We recommend the `Anaconda python distribution <https://www.anaconda.com/products/individual>`_, which contains all the required python modules
(numpy, scipy, pandas,biopython and matplotlib). THOIPApy is currently tested for python 3.8.5. The requirements.txt contains a snapshot of compatible
dependencies.


Development status
------------------

The code has been extensively updated and annotated for public release.

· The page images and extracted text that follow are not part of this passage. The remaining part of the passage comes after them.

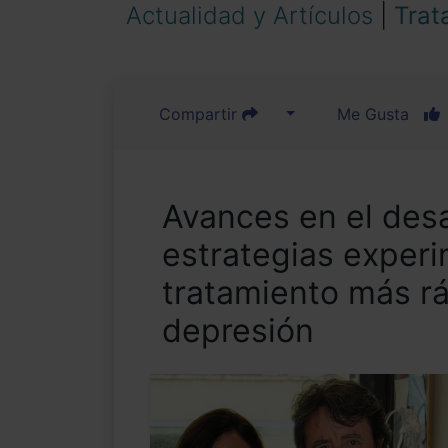
Actualidad y Artículos
|
Trat
Compartir
Me Gusta
Avances en el desa
estrategias experi
tratamiento más rá
depresión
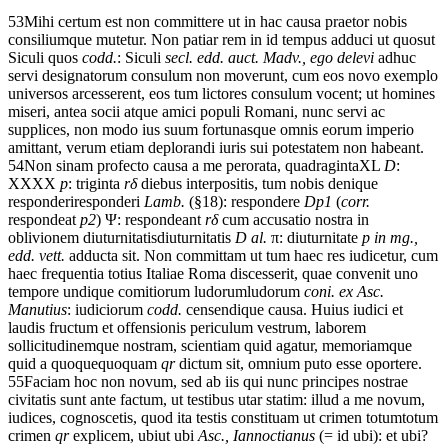
53
Mihi
certum est
non
committere
ut
in
hac
causa
praetor
nobis
consilium
que
mutetur.
Non
patiar
rem
in
id
tempus
adduci
ut
quos
ut
Siculi quos
codd.
: Siculi
secl. edd. auct. Madv., ego delevi
adhuc
servi
designatorum
consulum
non
moverunt,
cum
eos
novo
exemplo
universos
arcesserent,
eos
tum
lictores
consulum
vocent;
ut
homines
miseri,
antea
socii
atque
amici
populi
Romani,
nunc
servi
ac
supplices,
non
modo
ius
suum
fortunas
que
omnis
eorum
imperio
amittant,
verum
etiam
deplorandi
iuris
sui
potestatem
non
habeant.
54
Non
sinam
profecto
causa
a
me
perorata,
quadraginta
XL
D
:
XXXX
p
: triginta
r
δ
diebus
interpositis,
tum
nobis
denique
responderi
responderi
Lamb.
(§18): respondere
Dp1
(
corr.
respondeat
p2
)
Ψ
: respondeant
r
δ
cum
accusatio
nostra
in
oblivionem
diuturnitatis
diuturnitatis
D al.
π
: diuturnitate
p in mg.,
edd. vett.
adducta sit
.
Non
committam
ut
tum
haec
res
iudicetur,
cum
haec
frequentia
totius
Italiae
Roma
discesserit,
quae
convenit
uno
tempore
undique
comitiorum
ludorum
ludorum
coni. ex Asc.
Manutius
: iudiciorum
codd.
censendi
que
causa.
Huius
iudici
et
laudis
fructum
et
offensionis
periculum
vestrum,
laborem
sollicitudinem
que
nostram,
scientiam
quid
agatur,
memoriam
que
quid
a
quoque
quoquam
qr
dictum sit
,
omnium
puto
esse
oportere.
55
Faciam
hoc
non
novum,
sed
ab
iis
qui
nunc
principes
nostrae
civitatis
sunt
ante
factum,
ut
testibus
utar
statim:
illud
a
me
novum,
iudices,
cognoscetis,
quod
ita
testis
constituam
ut
crimen
totum
totum
crimen
qr
explicem,
ubi
ut ubi
Asc., Iannoctianus
(= id ubi): et ubi?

However is released "as is" with some known issues, limitations and legacy code.


Usage as a standalone predictor
-------------------------------

* first check if your needs are met by the `THOIPA webserver <http://www.thoipa.org>`_ or the latest version of dockerised software
* for local predictions on linux, first install phobius, NCBI_BLAST, biopython, freecontact, CD-HIT, and rate4site
* please see `thoipapy/test/functional/test_standalone_prediction.py <https://github.com/bojigu/thoipapy/tree/develop/thoipapy/test/functional/test_standalone_prediction.py>`_ for the latest run syntax, typically

.. code:: python

    from thoipapy.thoipa import get_md5_checksum, run_THOIPA_prediction
    from thoipapy.utils import make_sure_path_exists

    protein_name = "ERBB3"
    TMD_seq = "MALTVIAGLVVIFMMLGGTFL"
    full_seq = "MVQNECRPCHENCTQGCKGPELQDCLGQTLVLIGKTHLTMALTVIAGLVVIFMMLGGTFLYWRGRRIQNKRAMRRYLERGESIEPLDPSEKANKVLA"
    out_dir = "/path/to/your/desired/output/folder"
    make_sure_path_exists(out_dir)
    md5 = get_md5_checksum(TMD_seq, full_seq)
    run_THOIPA_prediction(protein_name, md5, TMD_seq, full_seq, out_dir)


**Example Output**

* the output includes a csv showing the THOIPA prediction for each residue, as well as a heatmap figure as a summary
* below is a heatmap showing the THOIPA prediction, and underlying conservation, relative polarity, and coevolution

.. image:: https://raw.githubusercontent.com/bojigu/thoipapy/master/thoipapy/docs/standalone_heatmap_example.png


Create your own machine learning predictor
------------------------------------------

* THOIPA can be retrained to any dataset of your choice
* the original set of training sequences and other resources are available via the `Open Science Foundation <https://osf.io/txjev/>`_
* the THOIPA feature extraction, feature selection, and training pipeline is fully automated
* contact us for an introduction to the THOIPA software pipeline and settings

.. code:: bash

    python path/to/thoipapy/run.py -s home/user/thoipa/THOIPA_settings.xlsx


License
-------

THOIPApy is free software distributed under the permissive MIT License.


Contribute
-------------

* Contributors are welcome.
* For feedback or troubleshooting, please email us directly and initiate an issue in Github.


Contact
-------

* Mark Teese, `TNG Technology Consulting GmbH <https://www.tngtech.com/en/index.html>`_, formerly of the `Langosch Lab <http://cbp.wzw.tum.de/index.php?id=10>`_ at the `Technical University of Munich <https://www.tum.de/en/>`_
* `Bo Zeng <http://frishman.wzw.tum.de/index.php?id=50>`_, `Chinese Academy of Sciences, Beijing <http://english.cas.cn/>`_ formerly of the `Frishman Lab <http://frishman.wzw.tum.de/index.php?id=2>`_ at the `Technical University of Munich <https://www.tum.de/en/>`_

.. image:: https://raw.githubusercontent.com/bojigu/thoipapy/develop/thoipapy/docs/signac_seine_bei_samois_mt.png
   :height: 150px
   :width: 250px

.. image:: https://raw.githubusercontent.com/bojigu/thoipapy/develop/thoipapy/docs/signac_notredame_bz.png
   :height: 120px
   :width: 250px


Citation
--------

Yao Xiao, Bo Zeng, Nicola Berner, Dmitrij Frishman, Dieter Langosch, and Mark George Teese (2020)
Experimental determination and data-driven prediction of homotypic transmembrane domain interfaces,
Computational and Structural Biotechnology Journal, accepted manuscript.